What is expected: Somewhere below is a line with "submarin nuclear" and, later, a line with "على 12 كيلوغراماً"; repeat those two lines and all the lines between them, exactly as they are.
⁂
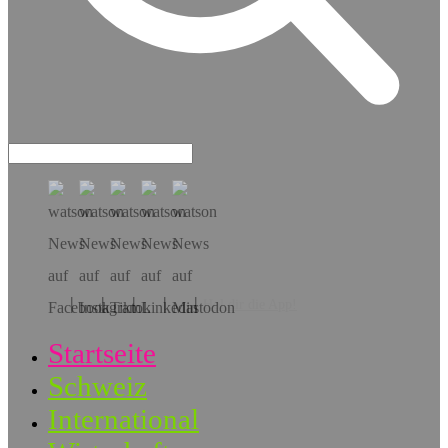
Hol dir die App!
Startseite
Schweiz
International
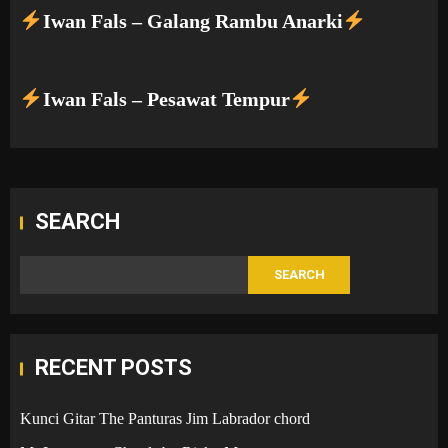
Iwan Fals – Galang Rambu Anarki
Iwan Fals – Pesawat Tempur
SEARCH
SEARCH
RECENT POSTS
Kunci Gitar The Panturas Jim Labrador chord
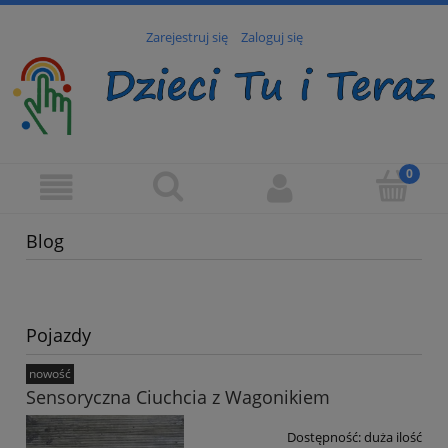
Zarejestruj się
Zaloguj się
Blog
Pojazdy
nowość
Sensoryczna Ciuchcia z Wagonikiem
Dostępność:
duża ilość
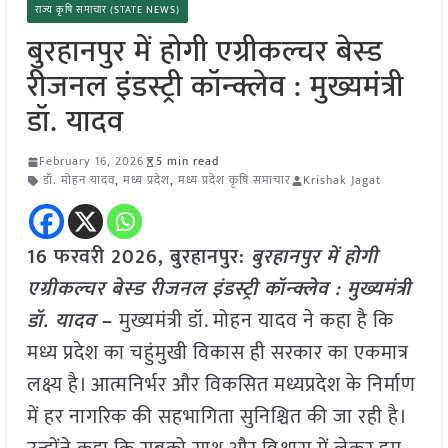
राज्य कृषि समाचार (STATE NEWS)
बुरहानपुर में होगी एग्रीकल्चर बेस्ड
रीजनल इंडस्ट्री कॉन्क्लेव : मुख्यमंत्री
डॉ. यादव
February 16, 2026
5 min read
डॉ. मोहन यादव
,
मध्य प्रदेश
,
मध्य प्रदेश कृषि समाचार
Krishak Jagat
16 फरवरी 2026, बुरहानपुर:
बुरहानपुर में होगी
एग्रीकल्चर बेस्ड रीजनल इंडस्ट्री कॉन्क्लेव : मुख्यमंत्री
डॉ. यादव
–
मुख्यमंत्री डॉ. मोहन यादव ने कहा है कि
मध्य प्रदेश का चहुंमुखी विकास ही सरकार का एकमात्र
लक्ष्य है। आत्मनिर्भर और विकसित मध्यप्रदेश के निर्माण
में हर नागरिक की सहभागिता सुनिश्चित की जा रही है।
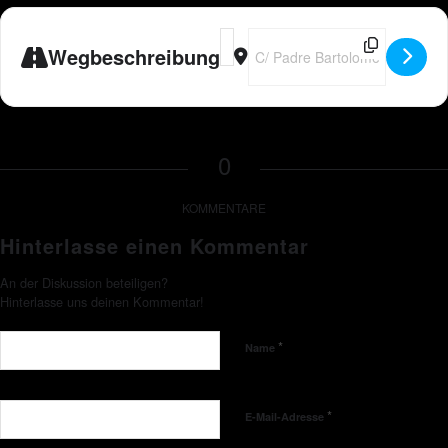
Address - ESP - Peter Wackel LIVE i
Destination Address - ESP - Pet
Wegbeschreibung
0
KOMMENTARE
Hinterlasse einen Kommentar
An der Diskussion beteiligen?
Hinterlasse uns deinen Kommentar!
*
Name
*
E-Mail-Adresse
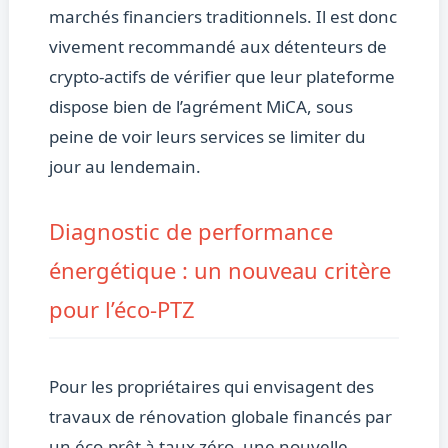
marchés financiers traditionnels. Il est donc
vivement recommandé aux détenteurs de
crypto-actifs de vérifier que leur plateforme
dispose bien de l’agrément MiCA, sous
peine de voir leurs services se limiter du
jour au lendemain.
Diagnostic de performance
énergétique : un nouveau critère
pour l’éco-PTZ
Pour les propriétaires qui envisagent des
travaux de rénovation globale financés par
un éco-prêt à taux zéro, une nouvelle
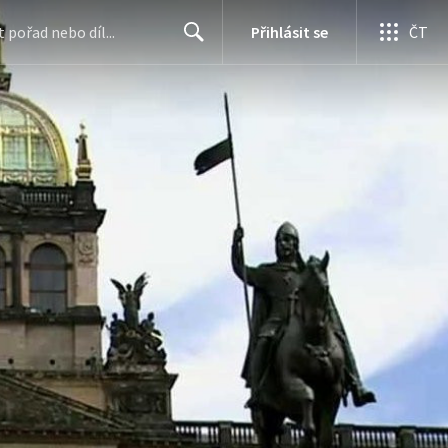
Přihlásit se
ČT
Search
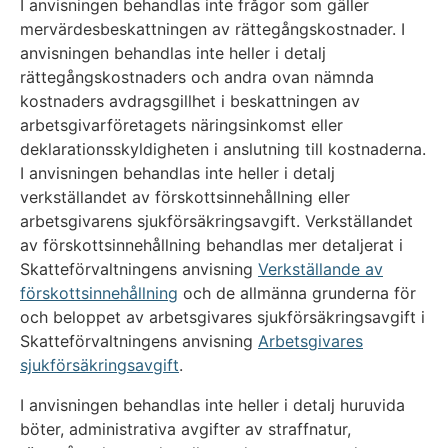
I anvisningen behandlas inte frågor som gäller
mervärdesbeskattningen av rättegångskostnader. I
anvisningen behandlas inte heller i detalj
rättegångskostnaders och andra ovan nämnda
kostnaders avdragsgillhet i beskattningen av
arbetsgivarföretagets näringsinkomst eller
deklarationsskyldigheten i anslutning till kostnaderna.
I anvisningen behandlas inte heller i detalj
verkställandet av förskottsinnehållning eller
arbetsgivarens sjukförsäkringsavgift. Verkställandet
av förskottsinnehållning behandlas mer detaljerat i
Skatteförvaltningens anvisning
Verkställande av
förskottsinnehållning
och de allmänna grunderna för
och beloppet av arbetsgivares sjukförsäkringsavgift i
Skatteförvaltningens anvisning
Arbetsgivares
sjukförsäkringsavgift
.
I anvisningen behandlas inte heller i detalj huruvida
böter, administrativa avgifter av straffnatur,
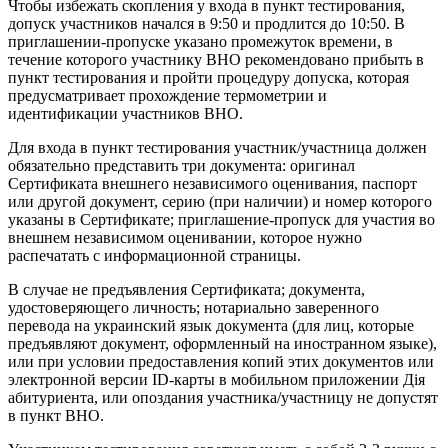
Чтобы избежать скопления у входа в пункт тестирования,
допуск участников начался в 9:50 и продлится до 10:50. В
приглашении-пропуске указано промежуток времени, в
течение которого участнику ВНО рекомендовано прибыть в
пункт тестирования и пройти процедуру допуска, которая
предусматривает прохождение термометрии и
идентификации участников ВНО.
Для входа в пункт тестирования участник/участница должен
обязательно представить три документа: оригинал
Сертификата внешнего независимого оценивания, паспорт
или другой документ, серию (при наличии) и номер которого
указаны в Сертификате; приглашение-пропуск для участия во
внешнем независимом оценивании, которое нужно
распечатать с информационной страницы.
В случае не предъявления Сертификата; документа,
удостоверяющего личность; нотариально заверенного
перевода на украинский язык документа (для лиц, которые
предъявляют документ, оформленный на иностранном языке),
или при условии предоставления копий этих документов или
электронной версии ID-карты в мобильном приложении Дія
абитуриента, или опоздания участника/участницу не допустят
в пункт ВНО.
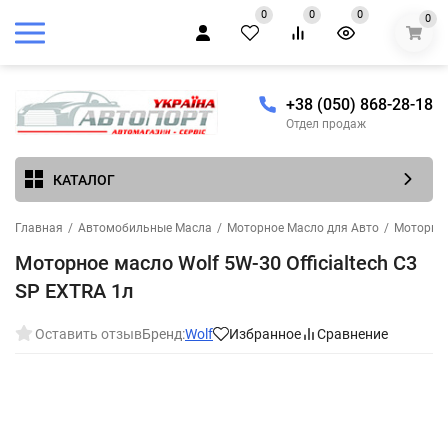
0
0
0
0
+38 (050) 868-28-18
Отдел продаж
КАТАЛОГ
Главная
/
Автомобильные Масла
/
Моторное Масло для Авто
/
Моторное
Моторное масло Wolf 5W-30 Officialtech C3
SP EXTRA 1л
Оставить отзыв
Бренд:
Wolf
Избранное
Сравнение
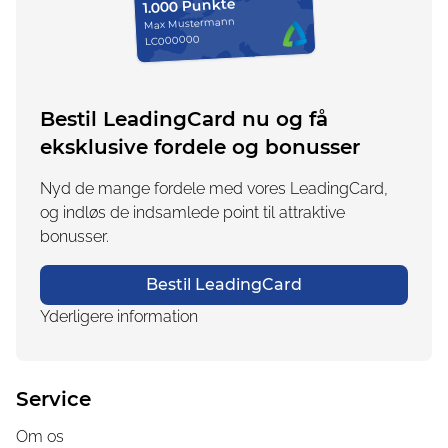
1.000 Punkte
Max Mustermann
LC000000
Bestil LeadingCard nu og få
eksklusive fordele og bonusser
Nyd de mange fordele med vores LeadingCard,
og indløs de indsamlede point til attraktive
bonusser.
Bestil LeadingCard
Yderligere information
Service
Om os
⁂
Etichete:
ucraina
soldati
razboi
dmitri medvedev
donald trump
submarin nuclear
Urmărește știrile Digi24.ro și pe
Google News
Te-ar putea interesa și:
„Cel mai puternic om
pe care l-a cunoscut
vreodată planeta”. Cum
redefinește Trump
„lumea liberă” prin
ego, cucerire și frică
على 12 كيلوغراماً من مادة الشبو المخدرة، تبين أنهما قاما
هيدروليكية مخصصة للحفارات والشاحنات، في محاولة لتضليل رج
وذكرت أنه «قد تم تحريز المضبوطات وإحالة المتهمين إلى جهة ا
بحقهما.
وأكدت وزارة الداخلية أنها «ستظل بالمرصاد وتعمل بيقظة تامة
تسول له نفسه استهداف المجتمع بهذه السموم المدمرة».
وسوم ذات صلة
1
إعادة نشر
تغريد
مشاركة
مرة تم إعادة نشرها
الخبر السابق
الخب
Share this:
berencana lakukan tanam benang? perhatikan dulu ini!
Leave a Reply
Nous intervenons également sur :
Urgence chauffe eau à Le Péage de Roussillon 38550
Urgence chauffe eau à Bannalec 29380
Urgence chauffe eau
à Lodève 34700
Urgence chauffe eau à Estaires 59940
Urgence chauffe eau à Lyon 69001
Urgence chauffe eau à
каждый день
⁂
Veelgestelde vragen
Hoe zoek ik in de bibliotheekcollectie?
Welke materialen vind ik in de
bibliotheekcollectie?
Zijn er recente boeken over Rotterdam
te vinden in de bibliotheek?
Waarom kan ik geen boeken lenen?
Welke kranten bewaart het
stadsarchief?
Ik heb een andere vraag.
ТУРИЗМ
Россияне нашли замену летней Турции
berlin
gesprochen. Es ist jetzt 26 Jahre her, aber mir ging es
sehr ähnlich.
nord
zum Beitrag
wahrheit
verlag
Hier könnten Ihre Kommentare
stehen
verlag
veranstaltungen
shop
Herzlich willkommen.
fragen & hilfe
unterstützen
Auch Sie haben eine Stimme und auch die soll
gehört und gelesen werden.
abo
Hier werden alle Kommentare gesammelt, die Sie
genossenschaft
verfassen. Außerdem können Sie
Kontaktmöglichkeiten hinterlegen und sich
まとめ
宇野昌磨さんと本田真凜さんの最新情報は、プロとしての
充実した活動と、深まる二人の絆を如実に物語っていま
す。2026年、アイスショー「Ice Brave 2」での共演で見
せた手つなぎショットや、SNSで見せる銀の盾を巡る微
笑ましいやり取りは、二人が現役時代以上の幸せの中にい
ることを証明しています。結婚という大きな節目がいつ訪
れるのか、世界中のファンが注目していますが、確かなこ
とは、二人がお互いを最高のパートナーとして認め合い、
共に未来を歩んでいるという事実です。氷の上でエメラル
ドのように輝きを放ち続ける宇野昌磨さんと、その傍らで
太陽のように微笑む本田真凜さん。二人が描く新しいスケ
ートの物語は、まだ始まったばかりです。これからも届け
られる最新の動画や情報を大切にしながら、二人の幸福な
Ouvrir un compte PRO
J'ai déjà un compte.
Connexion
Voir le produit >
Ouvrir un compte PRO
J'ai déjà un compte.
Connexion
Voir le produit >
⁂
Written solution:
submarin nuclear
Urmărește știrile Digi24.ro și pe
Google News
Te-ar putea interesa și:
„Cel mai puternic om
pe care l-a cunoscut
vreodată planeta”. Cum
redefinește Trump
„lumea liberă” prin
ego, cucerire și frică
على 12 كيلوغراماً من مادة الشبو المخدرة، تبين أنهما قاما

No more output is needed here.